Red meat is newer than one might suppose; our earliest known citation comes from 1792, found in George Colman’s play The Surrender of Calais: “Here’s meat, neighbours; fine raw red meat, to turn the tide of tears from your eyes, and make your mouths water." Red meat has since taken on the figurative sense of "something substantial that can satisfy a basic need or appetite."
Although it had long been thought that the newer sense of red meat entered our parlance in the 1960s, recent research has found that the use is older than that, dating back to the early 20th century. It originated (or at least achieved widespread use) in the motion picture industry:
An exchange manager recently complained to me if the lack of sensational subjects.

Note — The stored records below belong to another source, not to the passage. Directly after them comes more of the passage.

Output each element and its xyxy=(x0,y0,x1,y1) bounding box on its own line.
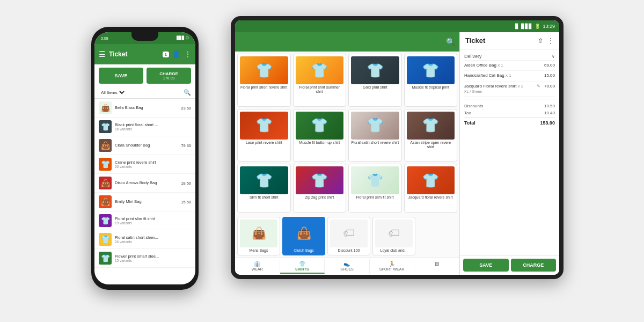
list-item[interactable]: 👕 Floral satin short sleev... 24 variant… xyxy=(94,230,195,249)
list-item-img: 👕 xyxy=(99,252,112,265)
product-card[interactable]: 👕 Gold print shirt xyxy=(348,54,402,107)
list-item[interactable]: 👕 Flower print smart slee... 15 variants xyxy=(94,249,195,268)
total-row: Total 153.90 xyxy=(464,118,555,127)
list-item[interactable]: 👕 Floral print slim fit shirt 19 variant… xyxy=(94,211,195,230)
phone-more-icon[interactable]: ⋮ xyxy=(185,50,191,58)
list-item[interactable]: 👕 Crane print revere shirt 20 variants xyxy=(94,155,195,174)
phone-action-icons: 👤 ⋮ xyxy=(172,50,191,58)
list-item-name: Clara Shoulder Bag xyxy=(115,143,178,148)
delivery-chevron: ∨ xyxy=(552,54,555,59)
product-card[interactable]: 👕 Floral print slim fit shirt xyxy=(348,164,402,212)
product-card[interactable]: 👕 Jacquard floral revere shirt xyxy=(404,164,458,212)
list-item-info: Disco Arrows Body Bag xyxy=(115,180,178,186)
category-bag-item[interactable]: 👜 Mens Bags xyxy=(237,217,280,255)
product-label: Muscle fit tropical print xyxy=(412,85,449,90)
category-sportwear[interactable]: 🏃 SPORT WEAR xyxy=(370,259,415,274)
phone-search-icon[interactable]: 🔍 xyxy=(184,89,191,96)
loyalty-item[interactable]: 🏷 Loyal club and... xyxy=(372,217,415,255)
delivery-section: Delivery ∨ xyxy=(464,52,555,61)
product-card[interactable]: 👕 Floral satin short revere shirt xyxy=(348,109,402,162)
loyalty-tag-icon: 🏷 xyxy=(388,226,400,240)
tax-value: 10.40 xyxy=(544,111,555,115)
product-image: 👕 xyxy=(296,112,344,140)
product-card[interactable]: 👕 Muscle fit tropical print xyxy=(404,54,458,107)
list-item-price: 23.60 xyxy=(181,106,191,111)
battery-icon: 🔋 xyxy=(535,24,540,29)
tablet-time: 13:29 xyxy=(543,24,555,29)
shirts-icon: 👕 xyxy=(280,261,325,267)
product-grid: 👕 Floral print short revere shirt 👕 Flor… xyxy=(235,52,459,215)
total-label: Total xyxy=(464,120,475,126)
hamburger-icon[interactable]: ☰ xyxy=(99,50,106,58)
discount-item[interactable]: 🏷 Discount 100 xyxy=(327,217,370,255)
list-item-img: 👕 xyxy=(99,233,112,246)
list-item[interactable]: 👜 Emily Mini Bag 15.60 xyxy=(94,193,195,211)
list-item-name: Black print floral short ... xyxy=(115,122,191,128)
phone-user-icon[interactable]: 👤 xyxy=(172,50,180,58)
list-item-variant: 19 variants xyxy=(115,221,191,225)
phone-charge-button[interactable]: CHARGE 170.99 xyxy=(147,68,191,84)
category-menswear[interactable]: 👔 WEAR xyxy=(235,259,280,274)
product-label: Asian stripe open revere shirt xyxy=(407,141,455,150)
list-item[interactable]: 👜 Disco Arrows Body Bag 18.60 xyxy=(94,174,195,193)
phone-product-list: 👜 Bella Blass Bag 23.60 👕 Black print fl… xyxy=(94,99,195,284)
search-icon[interactable]: 🔍 xyxy=(446,38,455,46)
list-item[interactable]: 👜 Clara Shoulder Bag 79.60 xyxy=(94,136,195,155)
product-label: Floral satin short revere shirt xyxy=(351,141,399,145)
list-item-name: Floral satin short sleev... xyxy=(115,235,191,240)
list-item[interactable]: 👕 Black print floral short ... 16 varian… xyxy=(94,118,195,136)
tablet-charge-button[interactable]: CHARGE xyxy=(511,259,557,272)
product-card[interactable]: 👕 Slim fit short shirt xyxy=(237,164,291,212)
share-icon[interactable]: ⇧ xyxy=(538,37,543,45)
tablet-save-button[interactable]: SAVE xyxy=(463,259,509,272)
menswear-icon: 👔 xyxy=(235,261,280,267)
list-item-img: 👜 xyxy=(99,195,112,208)
grid-icon: ⊞ xyxy=(414,261,459,267)
tax-row: Tax 10.40 xyxy=(464,109,555,116)
product-label: Jacquard floral revere shirt xyxy=(408,195,453,200)
ticket-item-sub-3: XL / Green xyxy=(464,89,537,94)
phone-ticket-badge: 1 xyxy=(163,52,169,57)
ticket-item-3: Jacquard Floral revere shirt x 2 XL / Gr… xyxy=(464,82,555,97)
sport-icon: 🏃 xyxy=(370,261,414,267)
category-shoes[interactable]: 👟 SHOES xyxy=(325,259,370,274)
phone-filter-select[interactable]: All Items xyxy=(99,90,126,96)
product-label: Muscle fit button up shirt xyxy=(299,141,340,145)
tablet-status-bar: ▊ ▊▊▊ 🔋 13:29 xyxy=(235,20,559,32)
shoes-icon: 👟 xyxy=(325,261,369,267)
ticket-item-name-1: Aiden Office Bag x 1 xyxy=(464,63,542,68)
product-card[interactable]: 👕 Zip zag print shirt xyxy=(293,164,347,212)
bag-label: Mens Bags xyxy=(249,248,268,253)
list-item-info: Emily Mini Bag xyxy=(115,199,178,204)
clutch-image: 👜 xyxy=(285,219,323,247)
clutch-bag-item[interactable]: 👜 Clutch Bags xyxy=(282,217,325,255)
tablet-device: ▊ ▊▊▊ 🔋 13:29 🔍 👕 xyxy=(231,16,564,279)
list-item[interactable]: 👜 Bella Blass Bag 23.60 xyxy=(94,99,195,118)
list-item-price: 79.60 xyxy=(181,143,191,148)
edit-icon[interactable]: ✎ xyxy=(537,84,540,89)
product-card[interactable]: 👕 Lace print revere shirt xyxy=(237,109,291,162)
product-card[interactable]: 👕 Asian stripe open revere shirt xyxy=(404,109,458,162)
more-icon[interactable]: ⋮ xyxy=(547,37,554,45)
list-item-name: Disco Arrows Body Bag xyxy=(115,180,178,186)
list-item-name: Flower print smart slee... xyxy=(115,254,191,259)
list-item-name: Bella Blass Bag xyxy=(115,105,178,111)
product-card[interactable]: 👕 Floral print short revere shirt xyxy=(237,54,291,107)
tablet-products-header: 🔍 xyxy=(235,32,459,52)
ticket-item-1: Aiden Office Bag x 1 69.00 xyxy=(464,61,555,71)
category-shirts[interactable]: 👕 SHIRTS xyxy=(280,259,325,274)
list-item-img: 👕 xyxy=(99,158,112,171)
tablet-body: 🔍 👕 Floral print short revere shirt xyxy=(235,32,559,275)
list-item-img: 👜 xyxy=(99,177,112,189)
bag-image: 👜 xyxy=(240,219,277,247)
category-grid[interactable]: ⊞ xyxy=(414,259,459,274)
loyalty-image: 🏷 xyxy=(375,219,413,247)
total-value: 153.90 xyxy=(540,120,555,126)
list-item-info: Crane print revere shirt 20 variants xyxy=(115,160,191,169)
product-card[interactable]: 👕 Muscle fit button up shirt xyxy=(293,109,347,162)
discounts-value: 10.50 xyxy=(544,104,555,108)
discount-image: 🏷 xyxy=(330,219,368,247)
product-card[interactable]: 👕 Floral print shirt summer shirt xyxy=(293,54,347,107)
phone-save-button[interactable]: SAVE xyxy=(99,68,143,84)
list-item-info: Clara Shoulder Bag xyxy=(115,143,178,148)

His actual words were "They [the public] want red meat and they want it raw."
—The Nickelodeon, 7 Jan. 1911
He told how ministers, representative citizens, had condemned the motion picture shows, and when he investigated it—the real red meat of the situation—the principal objection seemed to be because the price of admission was cheap.

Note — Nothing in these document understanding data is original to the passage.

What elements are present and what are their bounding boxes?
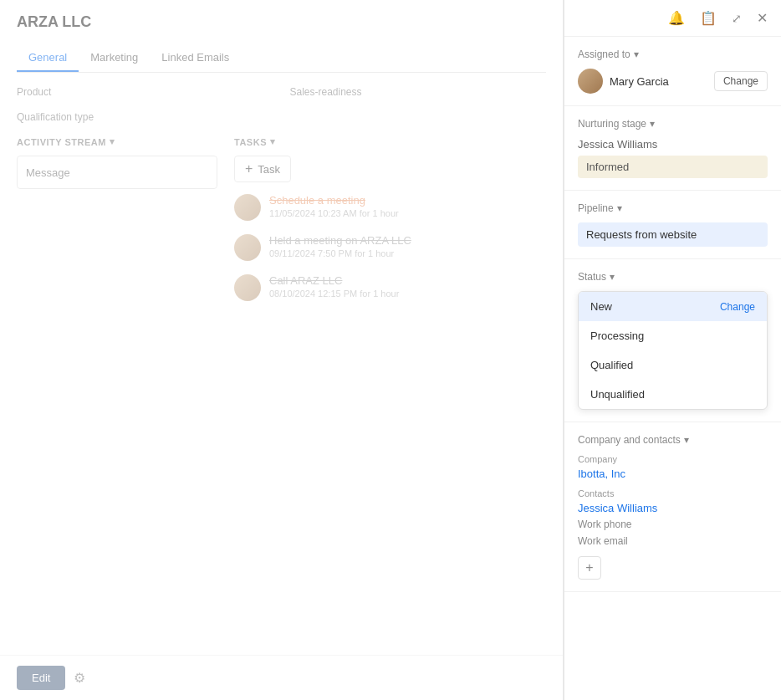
avatar-1 (234, 234, 261, 261)
status-option-processing[interactable]: Processing (579, 321, 767, 350)
expand-icon[interactable]: ⤢ (728, 10, 745, 27)
status-dropdown: New Change Processing Qualified Unqualif… (578, 291, 768, 410)
tab-linked-emails[interactable]: Linked Emails (150, 44, 241, 72)
add-task-label: Task (258, 163, 280, 176)
nurturing-stage-section: Nurturing stage ▾ Jessica Williams Infor… (564, 106, 781, 191)
nurturing-stage-title: Nurturing stage ▾ (578, 118, 768, 130)
pipeline-caret-icon: ▾ (617, 202, 622, 214)
task-meta-1: 09/11/2024 7:50 PM for 1 hour (269, 248, 546, 258)
assigned-change-button[interactable]: Change (714, 71, 768, 91)
status-option-processing-label: Processing (590, 330, 644, 342)
pipeline-value: Requests from website (578, 222, 768, 247)
company-label: Company (578, 454, 768, 464)
avatar-2 (234, 274, 261, 301)
contact-item-0: Jessica Williams Work phone Work email (578, 502, 768, 549)
product-label: Product (17, 86, 273, 98)
contacts-label: Contacts (578, 488, 768, 498)
task-title-0: Schedule a meeting (269, 194, 546, 207)
company-contacts-caret-icon: ▾ (684, 434, 689, 446)
task-title-2: Call ARAZ LLC (269, 274, 546, 287)
tasks-caret-icon: ▾ (270, 136, 276, 147)
contact-work-email-0: Work email (578, 533, 768, 549)
pipeline-title: Pipeline ▾ (578, 202, 768, 214)
activity-caret-icon: ▾ (110, 136, 115, 147)
nurturing-person: Jessica Williams (578, 138, 768, 151)
add-contact-button[interactable]: + (578, 556, 601, 580)
task-item-0: Schedule a meeting 11/05/2024 10:23 AM f… (234, 194, 546, 221)
plus-icon: + (245, 161, 253, 176)
close-icon[interactable]: ✕ (753, 8, 771, 28)
status-option-new[interactable]: New Change (579, 292, 767, 321)
task-item-2: Call ARAZ LLC 08/10/2024 12:15 PM for 1 … (234, 274, 546, 301)
status-option-qualified-label: Qualified (590, 359, 633, 371)
avatar-0 (234, 194, 261, 221)
bottom-bar: Edit ⚙ (0, 655, 563, 700)
activity-stream-header: ACTIVITY STREAM ▾ (17, 136, 217, 147)
right-panel: 🔔 📋 ⤢ ✕ Assigned to ▾ Mary Garcia Change… (564, 0, 781, 700)
task-meta-2: 08/10/2024 12:15 PM for 1 hour (269, 289, 546, 299)
nurturing-caret-icon: ▾ (650, 118, 655, 130)
add-task-button[interactable]: + Task (234, 156, 291, 182)
tabs-container: General Marketing Linked Emails (17, 44, 546, 73)
task-item-1: Held a meeting on ARZA LLC 09/11/2024 7:… (234, 234, 546, 261)
tasks-header: TASKS ▾ (234, 136, 546, 147)
status-option-unqualified-label: Unqualified (590, 388, 645, 401)
task-title-1: Held a meeting on ARZA LLC (269, 234, 546, 247)
tab-general[interactable]: General (17, 44, 79, 72)
status-caret-icon: ▾ (610, 271, 615, 283)
message-input[interactable] (17, 156, 217, 189)
company-link[interactable]: Ibotta, Inc (578, 468, 768, 480)
pipeline-section: Pipeline ▾ Requests from website (564, 191, 781, 259)
assigned-to-title: Assigned to ▾ (578, 49, 768, 60)
assigned-caret-icon: ▾ (634, 49, 639, 60)
sales-readiness-label: Sales-readiness (290, 86, 547, 98)
right-panel-header: 🔔 📋 ⤢ ✕ (564, 0, 781, 37)
contact-name-0[interactable]: Jessica Williams (578, 502, 768, 514)
assigned-name: Mary Garcia (610, 75, 707, 88)
contact-work-phone-0: Work phone (578, 516, 768, 533)
company-contacts-title: Company and contacts ▾ (578, 434, 768, 446)
status-section: Status ▾ New Change Processing Qualified… (564, 259, 781, 422)
company-contacts-section: Company and contacts ▾ Company Ibotta, I… (564, 422, 781, 592)
assigned-to-section: Assigned to ▾ Mary Garcia Change (564, 37, 781, 106)
doc-icon[interactable]: 📋 (697, 8, 720, 28)
qualification-type-label: Qualification type (17, 111, 546, 123)
task-meta-0: 11/05/2024 10:23 AM for 1 hour (269, 208, 546, 218)
status-title: Status ▾ (578, 271, 768, 283)
bell-icon[interactable]: 🔔 (665, 8, 688, 28)
app-title: ARZA LLC (17, 13, 546, 31)
tab-marketing[interactable]: Marketing (79, 44, 150, 72)
assigned-avatar (578, 69, 603, 94)
nurturing-badge: Informed (578, 156, 768, 178)
settings-icon[interactable]: ⚙ (74, 670, 85, 686)
edit-button[interactable]: Edit (17, 666, 65, 690)
status-option-new-label: New (590, 300, 612, 313)
status-option-unqualified[interactable]: Unqualified (579, 380, 767, 409)
status-option-qualified[interactable]: Qualified (579, 350, 767, 380)
status-change-button[interactable]: Change (720, 301, 755, 313)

—The Moving Picture News, 17 February 1912
By the 1920s, the term started to appear in advertising copy for films. An ad in 1928 for the movie Greased Lightning described it as "The Red Meat sort of Picture that You’ll Remember for Weeks,” and a 1926 newspaper ad for The Rainmaker called it “A strong red-meat love drama.”
In the 1940s red meat entered the political lexicon, with its meaning taking on some additional shades of "inflammatory."

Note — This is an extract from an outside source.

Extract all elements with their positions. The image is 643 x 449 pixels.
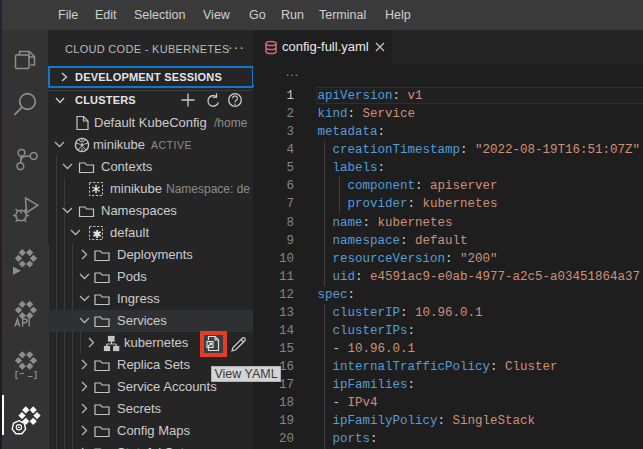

He added the reminder that the leaders of the other Great Powers—Churchill, Stalin and Chiang Kai-Shek—are all older than Roosevelt, as are most of our own warrior chieftains, whom the Republican candidates nevertheless has promised to retain in command. It was a plate of red meat the temporary chairman served as a foretaste of the campaign to come.
—Daily Boston Globe, 20 July 1944
Most of the audiences—that at Salt Lake City was an exception—were looking for red meat in Dewey’s carefully reasoned discussions of world affairs. Since he disdained mudslinging they seized upon his withering treatment of bureaucracy and governmental incompetence as a satisfactory substitute.
—The Sun [Baltimore, MD], 4 October 1948
His success, making even Ted Cruz look mainstream, baffles many in the United States and abroad, who are used to seeing American politicians walk a careful line between red-meat populism and mainstream respectability.
—The New York Times, 14 April 2016
The announcement last week that Harriet Tubman would replace Andrew Jackson on the front of the $20 bill was, of course, red meat to those who see political correctness lurking in every corner of the land.
—Florida Times Union, 24 April 2016
This political sense appears to be gaining steam, although it is as yet unclear whether or not the inflammatory political sense will be strong enough to demand a separate entry in the dictionary. Some lexicographers will probably say that "inflammatory political speech" should be split from "something substantial that can satisfy a basic need," while other will argue that all general figurative uses should be lumped together. For those who work on dictionaries, such quibbles are our red meat.